Le suivi de l’évolution des taux de couverture de la consommation locale par la production locale permet d’estimer le niveau d’autonomie alimentaire d’un territoire. Ces données de production et d’importation montrent que sur cette dernière décennie, les taux de couverture sont restés stables pour le porc autour de 20 %, en légère hausse pour la volaille vers 15 % et en baisse pour le bovin (‑4 points) pour arriver autour de 12 %.

Figure 6Évolution des productions animales entre 2021 et 2023

(en tonnes)
Évolution des productions animales entre 2021 et 2023 ((en tonnes))
Production animale 2021 2022 2023 Évolution 2022/2023 (en %)
Volailles 1 683 1 940 1 977 1,9
Porcins 1 098 1 269 1 113 -12,3
Bovins 705 720 685 -4,9
  • Sources : DAAF – Abattoir BôKaïl – SAGR – Régie de l’abattoir.

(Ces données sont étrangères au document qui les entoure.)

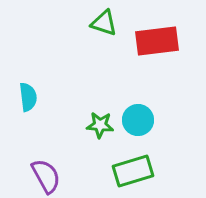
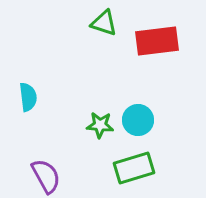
green rectangle: moved 1 px right, 3 px up
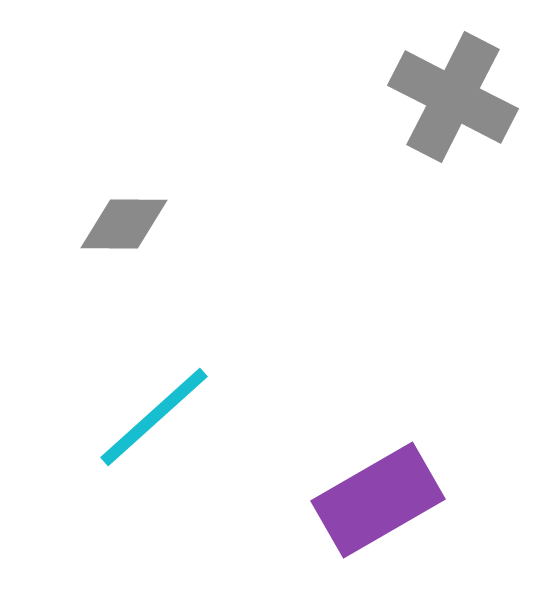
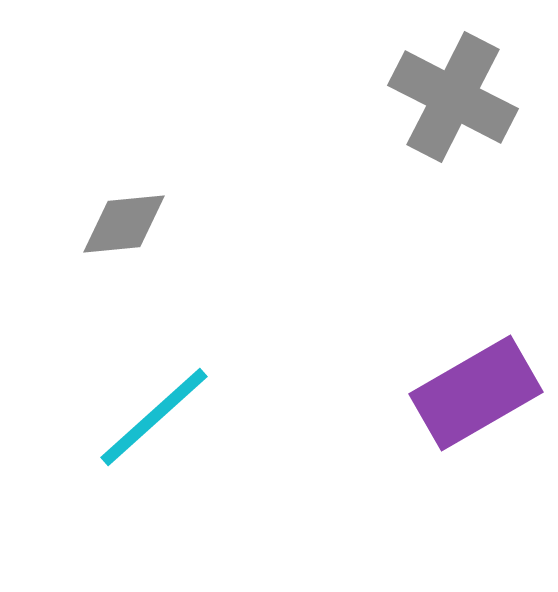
gray diamond: rotated 6 degrees counterclockwise
purple rectangle: moved 98 px right, 107 px up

Figure 6Évolution des productions animales entre 2021 et 2023

  • Sources : DAAF – Abattoir BôKaïl – SAGR – Régie de l’abattoir.

Figure 7Évolution des importations de viande

(en tonnes)
Évolution des importations de viande ((en tonnes))
Type de viande 2021 2022 2023 Évolution 2022/2023 (en %)
Bovins 4 172 4 275 4 057 -5,1
Porcins 4 545 4 528 4 236 -6,4
Volailles 9 345 9 918 10 039 1,2
Total 18 062 18 721 18 332 -2,1
  • Source : Douanes.
Publication rédigée par :Hervé Lefaix (Direction de l’Alimentation, de l’Agriculture et de la Forêt de Martinique)

Pour comprendre

Les données relatives à la canne et à la banane sont recueillies auprès du Service Agriculture et Forêt de la DAAF qui instruit les demandes d’aides relatives à ces filières. Les chiffres concernant la canne sont en général connus dès le mois de juin de l’année en cours, la campagne « banane » se poursuivant jusqu’à la fin de l’année.

Pour les autres fruits et légumes, les données concernant le 2ᵉ semestre sont fournies en général à la mi-février N+1, et peuvent faire l’objet d’ajustements ultérieurs. Pour les productions animales, le SISEP (Information statistique, économique et prospective) recueille les données des différents abattoirs mois par mois.

L’ensemble de ces données sert par ailleurs à l’établissement de la Statistique Agricole Annuelle qui comporte une édition dite « provisoire » au début de l’année N+1 et une édition dite « définitive » au second semestre.

Le bilan économique de l’Insee est rédigé en début d’année, certaines données sont susceptibles d’évoluer par la suite.

Définitions

Taux de couverture d’un territoire : (Production locale - Exportation) / (Production locale + Importation - Exportation).